The Southern Ute Indian Tribe, unsatisfied with interim measures to deal with the continued pollution of its water supply by the town of Bayfield, has asked the state to immediately halt the release of effluent from Bayfield's maligned sewage-treatment plant into Dry Creek.
In a letter sent to the town of Bayfield and the Colorado Department of Public Health and Environment on Jan. 7, Southern Ute Tribal Council Chairman Matthew J. Box wrote that though the tribe "understands and appreciates" Bayfield's efforts to curb the polluting, the tribe has asked the state to take immediate enforcement measures.
"Based on the Tribe's review of recent correspondence between Town and State, and based on media reports and conversations between Town and Tribal staff, we have learned that not only have discharges from the Town's Gem Village wastewater treatment center been polluting Dry Creek but also that the town does not intend to take actions and measures to assure that the pollution will not recur during 2009," he wrote.
Box adds that waiting for the new plant to open, which is estimated to take between eight to 10 months, is "not an option" because of harmful environmental consequences.
The issue now rests on finding a balance between stopgap efforts and long-term solutions.
Tribal and town officials have exchanged calls since Jan. 1, going over proposed interim solutions to address the situation, an issue described by all sides as a protracted problem with few bad guys or easy answers. Some ideas to ease the problem have included increasing fines for illegal dumping and grease-trap inspections at restaurants.
The tribe has now said Bayfield is not willing to go far enough.
"I want to state clearly, we respect the tribe's position that they want a clean environment, a clean water supply. We want that too," Bayfield Town Manager Justin Clifton said. "This has been an exhaustive, comprehensive effort to reach regulatory compliance as fast as possible, but it's hard to undo 10 years of neglect in such a short period. None of this is simple."
Clifton was referring to the rocky term of the Bayfield Sanitation District, a special district now defunct and accused of maintaining faulty equipment and service. Bayfield decided to take over the district in May, 2006. On Jan. 1, 2009, the town assumed all assets and liabilities of the district, including its responsibility to limit human waste release into Dry Creek, which flows onto Southern Ute land and into the Pine River. Clifton said Bayfield - with a population of 2,100 - has spent or committed about $5,000 per resident on this issue.
"What's really important for people to realize is that we didn't create this problem; we took over the sanitation district to fix it. We have expounded countless resources trying to fix this problem," he said. "I don't know another community anywhere that has spent the kind of money that Bayfield has to fix a problem like this.

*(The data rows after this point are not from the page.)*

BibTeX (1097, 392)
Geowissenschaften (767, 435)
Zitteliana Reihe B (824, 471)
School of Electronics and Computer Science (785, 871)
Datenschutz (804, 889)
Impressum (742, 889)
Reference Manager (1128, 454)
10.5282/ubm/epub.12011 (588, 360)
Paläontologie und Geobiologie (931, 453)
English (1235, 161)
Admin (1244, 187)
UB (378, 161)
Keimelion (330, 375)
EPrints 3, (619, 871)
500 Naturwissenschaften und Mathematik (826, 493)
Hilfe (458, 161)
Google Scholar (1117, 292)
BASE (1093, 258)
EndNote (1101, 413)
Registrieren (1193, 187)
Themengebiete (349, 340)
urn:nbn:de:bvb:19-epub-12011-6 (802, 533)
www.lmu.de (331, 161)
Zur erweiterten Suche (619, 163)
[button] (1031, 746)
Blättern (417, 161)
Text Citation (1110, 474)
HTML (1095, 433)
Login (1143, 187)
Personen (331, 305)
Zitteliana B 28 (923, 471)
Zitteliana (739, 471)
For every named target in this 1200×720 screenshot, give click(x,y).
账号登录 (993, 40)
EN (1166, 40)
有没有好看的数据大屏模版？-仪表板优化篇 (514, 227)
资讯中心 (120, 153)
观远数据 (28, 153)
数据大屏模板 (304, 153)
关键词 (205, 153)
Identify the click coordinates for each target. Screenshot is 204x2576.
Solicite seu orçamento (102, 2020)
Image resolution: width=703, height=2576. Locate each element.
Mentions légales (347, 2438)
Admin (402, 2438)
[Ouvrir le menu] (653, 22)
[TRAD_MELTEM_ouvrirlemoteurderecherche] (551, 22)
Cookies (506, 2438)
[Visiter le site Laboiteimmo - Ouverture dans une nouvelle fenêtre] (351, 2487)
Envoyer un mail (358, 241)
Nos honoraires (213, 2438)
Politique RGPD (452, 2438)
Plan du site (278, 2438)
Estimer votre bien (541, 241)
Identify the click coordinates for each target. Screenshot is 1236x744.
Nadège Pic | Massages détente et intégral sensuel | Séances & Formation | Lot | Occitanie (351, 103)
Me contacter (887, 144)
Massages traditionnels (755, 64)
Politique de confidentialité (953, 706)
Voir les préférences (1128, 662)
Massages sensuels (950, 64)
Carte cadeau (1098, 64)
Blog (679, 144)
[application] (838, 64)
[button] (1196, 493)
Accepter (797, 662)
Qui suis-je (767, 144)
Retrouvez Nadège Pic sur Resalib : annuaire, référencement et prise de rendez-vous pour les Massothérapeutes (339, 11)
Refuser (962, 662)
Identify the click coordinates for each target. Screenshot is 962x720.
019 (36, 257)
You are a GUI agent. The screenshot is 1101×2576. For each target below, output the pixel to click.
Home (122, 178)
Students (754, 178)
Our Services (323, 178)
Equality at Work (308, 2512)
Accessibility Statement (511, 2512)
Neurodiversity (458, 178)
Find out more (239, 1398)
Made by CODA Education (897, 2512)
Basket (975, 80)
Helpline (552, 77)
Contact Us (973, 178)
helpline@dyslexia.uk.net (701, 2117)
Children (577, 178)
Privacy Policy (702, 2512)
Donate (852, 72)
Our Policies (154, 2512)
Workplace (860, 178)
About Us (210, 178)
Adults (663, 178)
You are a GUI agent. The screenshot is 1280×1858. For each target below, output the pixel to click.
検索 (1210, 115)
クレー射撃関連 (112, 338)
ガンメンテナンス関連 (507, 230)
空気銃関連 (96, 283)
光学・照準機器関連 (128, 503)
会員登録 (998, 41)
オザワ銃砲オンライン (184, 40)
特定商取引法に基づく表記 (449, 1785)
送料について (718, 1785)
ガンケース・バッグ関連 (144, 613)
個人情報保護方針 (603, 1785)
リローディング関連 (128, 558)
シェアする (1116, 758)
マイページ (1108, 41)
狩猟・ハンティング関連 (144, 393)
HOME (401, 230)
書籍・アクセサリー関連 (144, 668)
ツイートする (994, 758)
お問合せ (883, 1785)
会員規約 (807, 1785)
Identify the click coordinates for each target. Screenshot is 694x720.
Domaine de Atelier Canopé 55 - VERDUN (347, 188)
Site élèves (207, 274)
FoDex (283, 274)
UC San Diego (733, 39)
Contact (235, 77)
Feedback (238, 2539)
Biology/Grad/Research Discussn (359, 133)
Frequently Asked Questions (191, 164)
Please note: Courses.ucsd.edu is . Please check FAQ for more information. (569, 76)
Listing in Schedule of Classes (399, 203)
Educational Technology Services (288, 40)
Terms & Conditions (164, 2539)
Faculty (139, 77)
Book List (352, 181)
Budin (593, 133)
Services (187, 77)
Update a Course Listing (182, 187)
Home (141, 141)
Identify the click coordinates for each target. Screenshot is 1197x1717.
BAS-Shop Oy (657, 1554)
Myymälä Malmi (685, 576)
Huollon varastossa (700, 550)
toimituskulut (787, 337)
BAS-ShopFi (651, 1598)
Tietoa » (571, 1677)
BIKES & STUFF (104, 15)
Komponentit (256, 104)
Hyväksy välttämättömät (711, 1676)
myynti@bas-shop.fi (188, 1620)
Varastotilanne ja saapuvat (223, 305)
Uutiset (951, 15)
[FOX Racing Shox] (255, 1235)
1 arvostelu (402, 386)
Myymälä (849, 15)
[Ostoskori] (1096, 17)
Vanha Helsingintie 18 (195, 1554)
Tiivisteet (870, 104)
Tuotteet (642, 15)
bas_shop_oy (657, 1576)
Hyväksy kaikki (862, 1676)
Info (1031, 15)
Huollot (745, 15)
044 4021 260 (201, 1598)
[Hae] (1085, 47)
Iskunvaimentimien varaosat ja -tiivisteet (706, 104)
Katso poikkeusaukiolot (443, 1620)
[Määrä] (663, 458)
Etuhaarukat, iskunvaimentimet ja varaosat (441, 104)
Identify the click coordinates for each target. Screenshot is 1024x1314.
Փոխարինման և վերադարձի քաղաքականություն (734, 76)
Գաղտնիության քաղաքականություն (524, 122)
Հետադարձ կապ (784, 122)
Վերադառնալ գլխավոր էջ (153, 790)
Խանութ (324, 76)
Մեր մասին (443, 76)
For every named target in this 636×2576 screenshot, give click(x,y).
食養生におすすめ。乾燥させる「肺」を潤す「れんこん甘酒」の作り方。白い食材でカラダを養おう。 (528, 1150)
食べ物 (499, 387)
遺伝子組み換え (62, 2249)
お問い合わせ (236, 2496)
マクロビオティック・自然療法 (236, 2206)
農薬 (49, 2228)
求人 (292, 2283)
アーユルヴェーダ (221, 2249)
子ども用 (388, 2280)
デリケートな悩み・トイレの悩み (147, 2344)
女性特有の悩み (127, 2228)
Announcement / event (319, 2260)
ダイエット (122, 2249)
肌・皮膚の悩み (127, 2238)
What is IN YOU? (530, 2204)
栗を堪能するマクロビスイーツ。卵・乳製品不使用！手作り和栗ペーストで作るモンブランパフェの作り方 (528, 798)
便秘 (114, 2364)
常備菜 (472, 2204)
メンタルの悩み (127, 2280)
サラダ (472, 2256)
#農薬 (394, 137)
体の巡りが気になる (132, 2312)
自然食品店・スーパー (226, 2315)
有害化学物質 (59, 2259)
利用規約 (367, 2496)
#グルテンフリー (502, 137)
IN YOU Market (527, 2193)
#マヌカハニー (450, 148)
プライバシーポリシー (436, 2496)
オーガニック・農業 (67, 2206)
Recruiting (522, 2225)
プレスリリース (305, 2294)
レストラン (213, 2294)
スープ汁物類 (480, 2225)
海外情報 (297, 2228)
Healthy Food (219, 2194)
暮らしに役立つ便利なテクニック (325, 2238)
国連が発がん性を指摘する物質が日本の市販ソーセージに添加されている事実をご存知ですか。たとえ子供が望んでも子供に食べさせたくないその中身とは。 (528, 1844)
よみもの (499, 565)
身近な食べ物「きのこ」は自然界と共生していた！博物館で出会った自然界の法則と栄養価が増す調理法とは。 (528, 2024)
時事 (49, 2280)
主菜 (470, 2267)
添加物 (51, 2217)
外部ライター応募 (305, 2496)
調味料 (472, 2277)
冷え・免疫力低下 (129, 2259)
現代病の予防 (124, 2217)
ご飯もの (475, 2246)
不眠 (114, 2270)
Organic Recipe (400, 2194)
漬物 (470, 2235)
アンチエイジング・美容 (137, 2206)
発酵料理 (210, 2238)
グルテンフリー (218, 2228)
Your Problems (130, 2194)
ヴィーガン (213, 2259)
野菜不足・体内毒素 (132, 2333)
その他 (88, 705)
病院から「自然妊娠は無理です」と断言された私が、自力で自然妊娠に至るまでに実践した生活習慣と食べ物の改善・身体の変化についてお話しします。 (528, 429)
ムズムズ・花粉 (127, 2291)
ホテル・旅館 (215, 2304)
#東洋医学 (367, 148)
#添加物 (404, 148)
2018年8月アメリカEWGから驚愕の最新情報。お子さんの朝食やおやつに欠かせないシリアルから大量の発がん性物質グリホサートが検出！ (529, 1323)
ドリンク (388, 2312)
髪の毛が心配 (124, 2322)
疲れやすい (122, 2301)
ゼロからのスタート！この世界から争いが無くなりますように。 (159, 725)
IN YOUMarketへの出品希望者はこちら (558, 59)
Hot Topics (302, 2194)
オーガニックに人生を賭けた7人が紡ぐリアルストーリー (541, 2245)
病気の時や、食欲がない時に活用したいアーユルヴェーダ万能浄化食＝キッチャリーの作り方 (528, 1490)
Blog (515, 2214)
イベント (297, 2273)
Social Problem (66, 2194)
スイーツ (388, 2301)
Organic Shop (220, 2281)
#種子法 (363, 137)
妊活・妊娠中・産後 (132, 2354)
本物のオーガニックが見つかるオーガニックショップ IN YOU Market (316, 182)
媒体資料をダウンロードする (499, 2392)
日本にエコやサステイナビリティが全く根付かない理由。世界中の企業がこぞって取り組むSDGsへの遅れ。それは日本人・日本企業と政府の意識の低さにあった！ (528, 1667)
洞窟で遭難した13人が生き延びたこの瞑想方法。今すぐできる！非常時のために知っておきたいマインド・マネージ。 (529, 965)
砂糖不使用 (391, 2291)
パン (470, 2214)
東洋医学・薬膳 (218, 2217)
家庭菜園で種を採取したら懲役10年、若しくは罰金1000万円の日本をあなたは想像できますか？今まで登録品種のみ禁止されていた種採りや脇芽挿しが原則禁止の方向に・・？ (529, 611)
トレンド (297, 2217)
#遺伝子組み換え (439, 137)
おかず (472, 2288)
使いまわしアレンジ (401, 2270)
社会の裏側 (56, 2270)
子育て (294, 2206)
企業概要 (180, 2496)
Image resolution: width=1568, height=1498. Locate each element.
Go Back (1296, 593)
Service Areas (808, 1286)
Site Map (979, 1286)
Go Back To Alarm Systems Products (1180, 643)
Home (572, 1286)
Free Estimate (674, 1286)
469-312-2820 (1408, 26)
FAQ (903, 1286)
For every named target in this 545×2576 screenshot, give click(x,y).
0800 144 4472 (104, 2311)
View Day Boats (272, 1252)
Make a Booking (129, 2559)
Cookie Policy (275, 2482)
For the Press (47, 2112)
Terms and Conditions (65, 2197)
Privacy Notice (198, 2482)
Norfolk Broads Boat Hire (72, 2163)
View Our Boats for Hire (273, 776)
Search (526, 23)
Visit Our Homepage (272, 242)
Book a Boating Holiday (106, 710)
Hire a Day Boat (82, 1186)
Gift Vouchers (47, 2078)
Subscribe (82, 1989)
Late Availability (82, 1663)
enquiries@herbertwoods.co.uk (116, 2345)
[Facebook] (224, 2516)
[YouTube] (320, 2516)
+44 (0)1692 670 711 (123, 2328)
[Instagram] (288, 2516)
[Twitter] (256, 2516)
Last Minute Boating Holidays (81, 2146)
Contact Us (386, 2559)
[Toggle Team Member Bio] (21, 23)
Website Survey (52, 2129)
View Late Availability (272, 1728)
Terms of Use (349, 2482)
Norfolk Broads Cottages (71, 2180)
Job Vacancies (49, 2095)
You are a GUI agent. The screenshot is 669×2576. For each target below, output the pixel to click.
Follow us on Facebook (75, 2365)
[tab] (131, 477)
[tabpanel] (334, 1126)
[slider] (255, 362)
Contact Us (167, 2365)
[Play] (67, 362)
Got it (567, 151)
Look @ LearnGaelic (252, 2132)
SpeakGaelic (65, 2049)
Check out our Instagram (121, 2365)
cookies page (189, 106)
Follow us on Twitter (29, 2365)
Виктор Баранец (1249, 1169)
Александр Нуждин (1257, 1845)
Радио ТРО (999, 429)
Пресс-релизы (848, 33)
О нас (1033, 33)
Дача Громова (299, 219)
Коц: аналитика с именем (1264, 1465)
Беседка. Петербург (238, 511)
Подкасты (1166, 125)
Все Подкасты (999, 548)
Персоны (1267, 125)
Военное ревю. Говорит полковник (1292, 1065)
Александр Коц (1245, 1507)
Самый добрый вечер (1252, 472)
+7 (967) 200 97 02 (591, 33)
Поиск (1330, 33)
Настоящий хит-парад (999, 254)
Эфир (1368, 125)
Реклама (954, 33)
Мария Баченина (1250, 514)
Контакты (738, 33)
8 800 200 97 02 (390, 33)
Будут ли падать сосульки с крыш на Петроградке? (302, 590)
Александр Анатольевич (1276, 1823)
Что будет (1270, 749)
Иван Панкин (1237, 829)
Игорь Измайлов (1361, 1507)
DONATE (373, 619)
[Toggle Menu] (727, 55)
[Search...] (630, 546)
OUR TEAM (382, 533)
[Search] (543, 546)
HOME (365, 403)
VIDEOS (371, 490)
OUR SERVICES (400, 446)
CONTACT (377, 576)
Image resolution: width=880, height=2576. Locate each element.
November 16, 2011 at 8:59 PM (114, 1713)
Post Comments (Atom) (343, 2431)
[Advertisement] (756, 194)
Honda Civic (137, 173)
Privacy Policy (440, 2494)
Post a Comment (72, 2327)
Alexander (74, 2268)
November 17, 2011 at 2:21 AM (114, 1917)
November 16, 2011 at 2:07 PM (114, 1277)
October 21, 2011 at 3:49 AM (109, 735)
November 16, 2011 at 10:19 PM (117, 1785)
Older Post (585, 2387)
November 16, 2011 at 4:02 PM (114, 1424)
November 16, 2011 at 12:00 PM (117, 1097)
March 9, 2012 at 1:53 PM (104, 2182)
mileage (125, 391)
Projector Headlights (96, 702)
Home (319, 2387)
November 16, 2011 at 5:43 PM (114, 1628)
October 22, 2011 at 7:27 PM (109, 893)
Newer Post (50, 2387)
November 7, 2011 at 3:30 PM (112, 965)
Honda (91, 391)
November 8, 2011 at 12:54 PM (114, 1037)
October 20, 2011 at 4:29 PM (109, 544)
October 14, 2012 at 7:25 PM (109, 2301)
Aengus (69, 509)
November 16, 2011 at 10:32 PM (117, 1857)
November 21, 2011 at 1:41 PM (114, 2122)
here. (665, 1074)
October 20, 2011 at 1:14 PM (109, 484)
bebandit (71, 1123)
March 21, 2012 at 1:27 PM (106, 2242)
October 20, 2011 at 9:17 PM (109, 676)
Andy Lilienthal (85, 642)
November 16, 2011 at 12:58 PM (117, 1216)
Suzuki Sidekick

We've done it because of our commitment to fix the sanitation district."
Clifton said he worries that once permits and funding are secured for the short-term fixes, four to five months will have passed, leaving only about four to five more remaining before the long-term upgrades are scheduled to be in place. The money spent on these short-term answers won't do enough and could be better spent elsewhere, Clifton said.
But some think Bayfield's focus is in the wrong place.
"This is unacceptable to us. No one seems interested in ensuring that this environmental problem is fixed. It's degrading our water quality and impacting our wildlife," said Michiko Burns, Water Quality Program Manager for the tribe.
Burns described the way sewage can choke a town by killing off the food supply of the smallest members of an ecosystem first and precipitously working up the food chain.
"Once the bugs go, that's it," she said.
Attorney Sam W. Maynes, general counsel for the Southern Ute Indian Tribe, said the tribe understands the problems Bayfield faces are the product of years of mismanagement by the Bayfield Sanitation District, but the tribe cannot take chances with its water.
"Just because it costs a lot and just because it may take some time, may not be a reason to avoid making the improvements," he said. "We're disappointed that noncompliance has gone on for what we feel is an unacceptably long time, so we're anxious to see a solution."
Dave Akers, Clean Water Facilities Program Manager with the Colorado Department of Public Health and Environment, has been in regular contact with the tribe and Bayfield and said he doesn't expect this issue to make it to court.
Based on a three-month review of the Bayfield facility, he said, the state believes a solution can be reached without the state imposing fines, involving the Environmental Protection Agency or pursuing legal action.
"There are violations that are occurring, but their performance over the last few months has shown improvement and, I think, can be expected to continue."